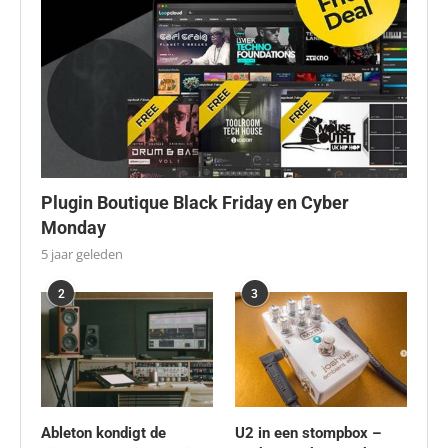
Plugin Boutique Black Friday en Cyber
Monday
5 jaar geleden
2
3
Ableton kondigt de
U2 in een stompbox –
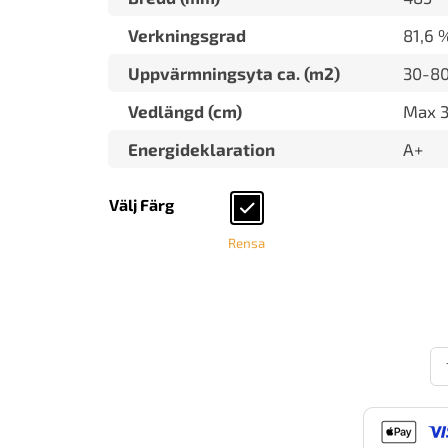
Verkningsgrad
81,6 
Uppvärmningsyta ca. (m2)
30-8
Vedlängd (cm)
Max 
Energideklaration
A+
Välj Färg
Rensa
Jo
Da
Od
63
St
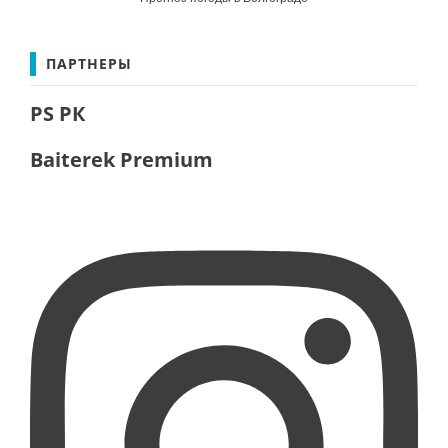
ПАРТНЕРЫ
PS РК
Baiterek Premium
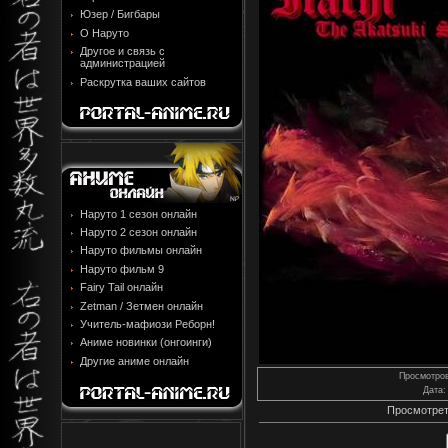
Юзер / Бигбары
О Наруто
Другое и связь с
администрацией
Раскрутка ваших сайтов
Наруто 1 сезон онлайн
Наруто 2 сезон онлайн
Наруто фильмы онлайн
Наруто фильм 9
Fairy Tail онлайн
Zetman / Зетмен онлайн
Учитель-мафиози Реборн!
Аниме новинки (онгоинги)
Другие аниме онлайн
Просмотро
Дата
:
Просмотрет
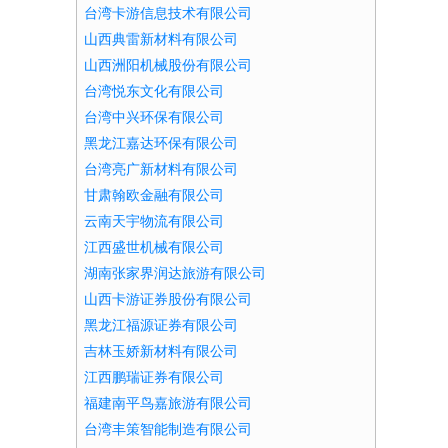
台湾卡游信息技术有限公司
山西典雷新材料有限公司
山西洲阳机械股份有限公司
台湾悦东文化有限公司
台湾中兴环保有限公司
黑龙江嘉达环保有限公司
台湾亮广新材料有限公司
甘肃翰欧金融有限公司
云南天宇物流有限公司
江西盛世机械有限公司
湖南张家界润达旅游有限公司
山西卡游证券股份有限公司
黑龙江福源证券有限公司
吉林玉娇新材料有限公司
江西鹏瑞证券有限公司
福建南平鸟嘉旅游有限公司
台湾丰策智能制造有限公司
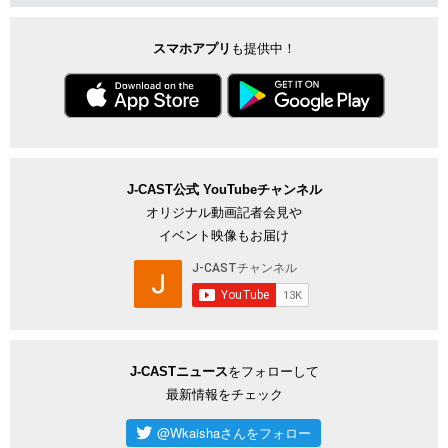
スマホアプリ
も提供中！
J-CAST公式 YouTubeチャンネル
オリジナル動画記者会見や
イベント映像もお届け
J-CASTニュース
をフォローして
最新情報をチェック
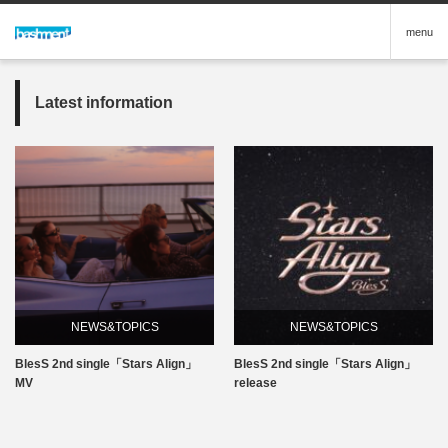
menu
Latest information
NEWS&TOPICS
NEWS&TOPICS
BlesS 2nd single「Stars Align」
BlesS 2nd single「Stars Align」
MV
release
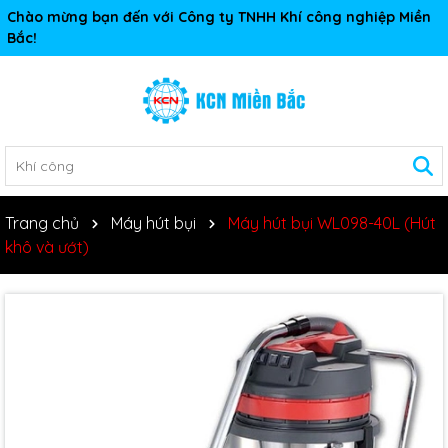
Chào mừng bạn đến với Công ty TNHH Khí công nghiệp Miền
Bắc!
Trang chủ
Máy hút bụi
Máy hút bụi WL098-40L (Hút
khô và ướt)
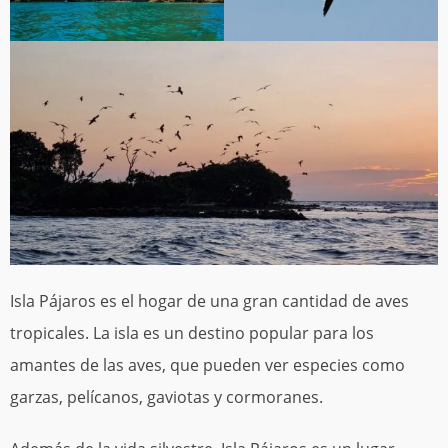
Isla Pájaros es el hogar de una gran cantidad de aves
tropicales. La isla es un destino popular para los
amantes de las aves, que pueden ver especies como
garzas, pelícanos, gaviotas y cormoranes.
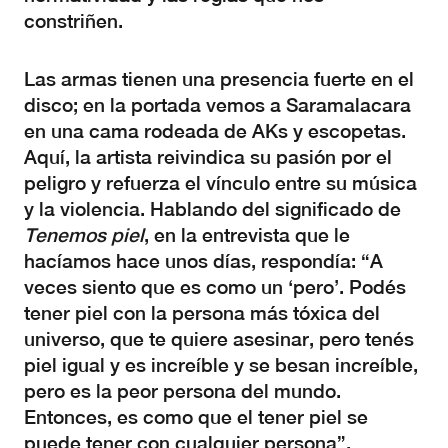
constriñen.
Las armas tienen una presencia fuerte en el
disco; en la portada vemos a Saramalacara
en una cama rodeada de AKs y escopetas.
Aquí, la artista reivindica su pasión por el
peligro y refuerza el vínculo entre su música
y la violencia. Hablando del significado de
Tenemos piel
, en la entrevista que le
hacíamos hace unos días, respondía: “A
veces siento que es como un ‘pero’. Podés
tener piel con la persona más tóxica del
universo, que te quiere asesinar, pero tenés
piel igual y es increíble y se besan increíble,
pero es la peor persona del mundo.
Entonces, es como que el tener piel se
puede tener con cualquier persona”.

→ **YOUR TASK**:
Your copy should match the records above exactly, apart from the pictures, which stay out.

→ **OUTPUT FOR THIS TASK**:
Plugin Boutique Black Friday en Cyber
Monday
5 jaar geleden
2
3
Ableton kondigt de
U2 in een stompbox –
Verkningsgrad
81,6 
Uppvärmningsyta ca. (m2)
30-8
Vedlängd (cm)
Max 
Energideklaration
A+
Välj Färg
Rensa
Jo
Da
Od
63
St
ПАРТНЕРЫ
PS РК
Baiterek Premium
Юзер / Бигбары
О Наруто
Другое и связь с
администрацией
Раскрутка ваших сайтов
Наруто 1 сезон онлайн
Наруто 2 сезон онлайн
Наруто фильмы онлайн
Наруто фильм 9
Fairy Tail онлайн
Zetman / Зетмен онлайн
Учитель-мафиози Реборн!
Аниме новинки (онгоинги)
Другие аниме онлайн
Просмотро
Дата
:
Просмотрет
台湾卡游信息技术有限公司
山西典雷新材料有限公司
山西洲阳机械股份有限公司
台湾悦东文化有限公司
台湾中兴环保有限公司
黑龙江嘉达环保有限公司
台湾亮广新材料有限公司
甘肃翰欧金融有限公司
云南天宇物流有限公司
江西盛世机械有限公司
湖南张家界润达旅游有限公司
山西卡游证券股份有限公司
黑龙江福源证券有限公司
吉林玉娇新材料有限公司
江西鹏瑞证券有限公司
福建南平鸟嘉旅游有限公司
台湾丰策智能制造有限公司
スマホアプリ
も提供中！
J-CAST公式 YouTubeチャンネル
オリジナル動画記者会見や
イベント映像もお届け
J-CASTニュース
をフォローして
最新情報をチェック
menu
Latest information
NEWS&TOPICS
NEWS&TOPICS
BlesS 2nd single「Stars Align」
BlesS 2nd single「Stars Align」
MV
release
Chào mừng bạn đến với Công ty TNHH Khí công nghiệp Miền
Bắc!
Trang chủ
Máy hút bụi
Máy hút bụi WL098-40L (Hút
khô và ướt)
Isla Pájaros es el hogar de una gran cantidad de aves
tropicales. La isla es un destino popular para los
amantes de las aves, que pueden ver especies como
garzas, pelícanos, gaviotas y cormoranes.
constriñen.
Las armas tienen una presencia fuerte en el
disco; en la portada vemos a Saramalacara
en una cama rodeada de AKs y escopetas.
Aquí, la artista reivindica su pasión por el
peligro y refuerza el vínculo entre su música
y la violencia. Hablando del significado de
Tenemos piel
, en la entrevista que le
hacíamos hace unos días, respondía: “A
veces siento que es como un ‘pero’. Podés
tener piel con la persona más tóxica del
universo, que te quiere asesinar, pero tenés
piel igual y es increíble y se besan increíble,
pero es la peor persona del mundo.
Entonces, es como que el tener piel se
puede tener con cualquier persona”.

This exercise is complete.